No. Forget appearances, they are subconscious, theory-specific hypotheticals. Technically, they are means to an end, but a relatively minor one. I meant by my model, re: on the condition that Alice has knowledge, that given a series of mental activities, pursuant to a perception of sense, knowledge of what that perception entails, is given.

Whether or not the perception entails the conception of a particular object, depends exclusively on extant experience. After learning the identity of some particular object....

(Dad, what is this thing? Son, that’s what we call a fork. Oh. Ok)

.......every subsequent perception of a similar object will, all else being equal, be identified as that kind of object....

Before learning the identity of a particular kind of object, a perception will entail an unknown something in general, which is thereby left open to any non-contradictory judgement the perceiver’s naming method permits.

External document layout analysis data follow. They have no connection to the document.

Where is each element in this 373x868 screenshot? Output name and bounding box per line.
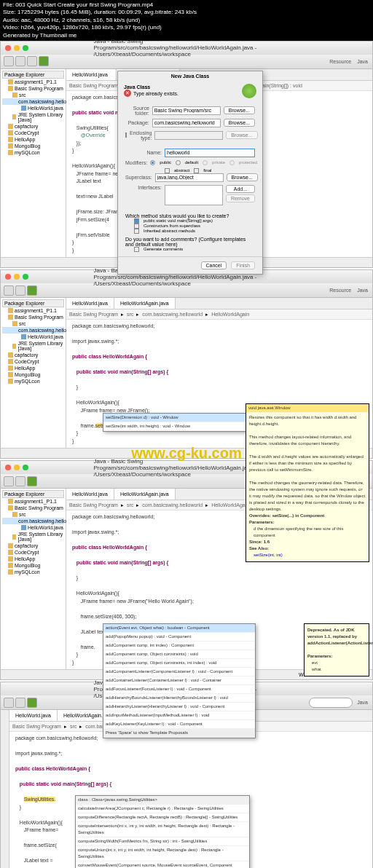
tree-item[interactable]: Basic Swing Program — [2, 85, 64, 92]
ac-item[interactable]: computeDifference(Rectangle rectA, Recta… — [76, 813, 249, 822]
editor-tab[interactable]: HelloWorld.java — [66, 298, 114, 309]
tree-item[interactable]: capfactory — [2, 542, 64, 549]
save-icon[interactable] — [15, 285, 25, 296]
superclass-input[interactable] — [155, 173, 224, 182]
save-icon[interactable] — [15, 698, 25, 708]
ac-item[interactable]: computeUnion(int x, int y, int width, in… — [76, 846, 249, 861]
tree-item[interactable]: HelloWorld.java — [2, 524, 64, 531]
ac-item[interactable]: addComponentListener(ComponentListener l… — [103, 668, 255, 676]
code-editor[interactable]: package com.basicswing.helloworld; impor… — [66, 320, 372, 448]
cancel-button[interactable]: Cancel — [201, 261, 227, 269]
ac-item[interactable]: addContainerListener(ContainerListener l… — [103, 676, 255, 685]
minimize-window-button[interactable] — [14, 465, 20, 470]
ac-item[interactable]: addHierarchyListener(HierarchyListener l… — [103, 703, 255, 711]
name-input[interactable] — [165, 149, 255, 157]
enclosing-checkbox[interactable] — [125, 133, 127, 138]
close-window-button[interactable] — [5, 274, 11, 280]
remove-button[interactable]: Remove — [226, 194, 255, 202]
radio-protected[interactable] — [229, 160, 235, 165]
tree-item-selected[interactable]: com.basicswing.helloworld — [2, 327, 64, 334]
tree-item[interactable]: HelloWorld.java — [2, 334, 64, 340]
collapsed-sidebar[interactable] — [1, 710, 9, 868]
checkbox-abstract[interactable] — [165, 168, 170, 173]
tree-item-selected[interactable]: com.basicswing.helloworld — [2, 98, 64, 105]
ac-item[interactable]: addKeyListener(KeyListener l) : void - C… — [103, 720, 255, 729]
perspective-java[interactable]: Java — [356, 287, 369, 293]
finish-button[interactable]: Finish — [231, 261, 255, 269]
tree-item[interactable]: src — [2, 511, 64, 518]
ac-item[interactable]: addComponent comp, Object constraints, i… — [103, 659, 255, 668]
editor-tab[interactable]: HelloWorld.java — [66, 69, 117, 80]
debug-icon[interactable] — [27, 56, 37, 66]
tree-item[interactable]: capfactory — [2, 352, 64, 358]
tree-item-selected[interactable]: com.basicswing.helloworld — [2, 518, 64, 524]
tree-item[interactable]: CodeCrypt — [2, 549, 64, 556]
ac-item[interactable]: computeStringWidth(FontMetrics fm, Strin… — [76, 837, 249, 846]
ac-item[interactable]: setSize(int width, int height) : void - … — [103, 422, 248, 431]
tree-item[interactable]: mySQLcon — [2, 378, 64, 384]
tree-item[interactable]: HelloApp — [2, 556, 64, 562]
quick-access-input[interactable] — [309, 698, 353, 708]
tree-item[interactable]: Basic Swing Program — [2, 314, 64, 320]
radio-default[interactable] — [176, 160, 181, 165]
checkbox-inherited[interactable] — [134, 229, 139, 234]
new-icon[interactable] — [4, 476, 14, 486]
ac-item[interactable]: addComponent comp, int index) : Componen… — [103, 642, 255, 650]
run-icon[interactable] — [27, 476, 37, 486]
tree-item[interactable]: MongoBlog — [2, 371, 64, 378]
editor-tab[interactable]: HelloWorldAgain.java — [114, 298, 176, 309]
radio-public[interactable] — [150, 160, 155, 165]
run-icon[interactable] — [39, 56, 49, 66]
run-icon[interactable] — [27, 698, 37, 708]
interfaces-list[interactable] — [165, 185, 223, 205]
tree-item[interactable]: HelloWorld.java — [2, 105, 64, 111]
perspective-java[interactable]: Java — [356, 58, 369, 65]
tree-item[interactable]: CodeCrypt — [2, 358, 64, 365]
tree-item[interactable]: HelloApp — [2, 365, 64, 371]
ac-item[interactable]: action(Event evt, Object what) : boolean… — [103, 624, 255, 633]
run-icon[interactable] — [27, 285, 37, 296]
tree-item[interactable]: JRE System Library [Java] — [2, 111, 64, 123]
close-window-button[interactable] — [5, 45, 11, 51]
tree-item[interactable]: CodeCrypt — [2, 130, 64, 136]
perspective-resource[interactable]: Resource — [328, 58, 353, 65]
ac-item[interactable]: add(PopupMenu popup) : void - Component — [103, 633, 255, 642]
ac-item[interactable]: setSize(Dimension d) : void - Window — [103, 414, 248, 422]
maximize-window-button[interactable] — [23, 465, 28, 470]
browse-button[interactable]: Browse... — [224, 119, 255, 127]
editor-tab[interactable]: HelloWorldAgain.java — [114, 489, 176, 500]
tree-item[interactable]: src — [2, 92, 64, 98]
save-icon[interactable] — [15, 56, 25, 66]
tree-item[interactable]: mySQLcon — [2, 149, 64, 156]
maximize-window-button[interactable] — [23, 274, 28, 280]
editor-tab[interactable]: HelloWorld.java — [9, 710, 58, 721]
ac-item[interactable]: addComponent comp, Object constraints) :… — [103, 650, 255, 659]
package-input[interactable] — [152, 119, 221, 127]
tree-item[interactable]: assignment1_P1.1 — [2, 79, 64, 85]
perspective-java[interactable]: Java — [356, 699, 369, 706]
new-icon[interactable] — [4, 698, 14, 708]
tree-item[interactable]: MongoBlog — [2, 562, 64, 569]
checkbox-constructors[interactable] — [134, 224, 139, 229]
minimize-window-button[interactable] — [14, 45, 20, 51]
tree-item[interactable]: assignment1_P1.1 — [2, 498, 64, 505]
editor-tab[interactable]: HelloWorld.java — [66, 489, 114, 500]
tree-item[interactable]: MongoBlog — [2, 143, 64, 149]
maximize-window-button[interactable] — [23, 45, 28, 51]
perspective-resource[interactable]: Resource — [328, 287, 353, 293]
checkbox-comments[interactable] — [134, 247, 139, 252]
tree-item[interactable]: JRE System Library [Java] — [2, 340, 64, 352]
tree-item[interactable]: HelloApp — [2, 136, 64, 143]
enclosing-input[interactable] — [154, 131, 223, 140]
new-icon[interactable] — [4, 285, 14, 296]
ac-item[interactable]: computeIntersection(int x, int y, int wi… — [76, 822, 249, 837]
ac-item[interactable]: convertMouseEvent(Component source, Mous… — [76, 861, 249, 868]
checkbox-final[interactable] — [194, 168, 199, 173]
add-button[interactable]: Add... — [226, 185, 255, 193]
save-icon[interactable] — [15, 476, 25, 486]
close-window-button[interactable] — [5, 465, 11, 470]
radio-private[interactable] — [203, 160, 208, 165]
tree-item[interactable]: capfactory — [2, 123, 64, 130]
minimize-window-button[interactable] — [14, 274, 20, 280]
browse-button[interactable]: Browse... — [226, 131, 257, 139]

(What the hell is THAT?? Damned if I know...call it a ______ )

We understand this, because the very first instance of naming anything, is never conditioned by what the object is, but only as how we wish to know it.

(electrostatic discharges of black-body radiation are not fire arrows of the gods; the fundamental constituency of hadrons are not colored)

Til next time......
• 184
That's why, for instance, Daniel Dennett has to claim that humans are merely and purely objects ('moist robots' he says, semi-humorously); because if the human subject is real, then his project (which is based on positivism and behaviourism) is stymied. And why? Because the mind is real but not objective.

I'm not defending Dennett, since I don't think consciousness is an illusion.

But I don't think that one can say that the mind is not objective. This is the general idea of a 'publicly traded' concept. It functions socially. It's supposed to refer to lots of individual minds. Yet some would have these minds be so private that they are utterly incomparable.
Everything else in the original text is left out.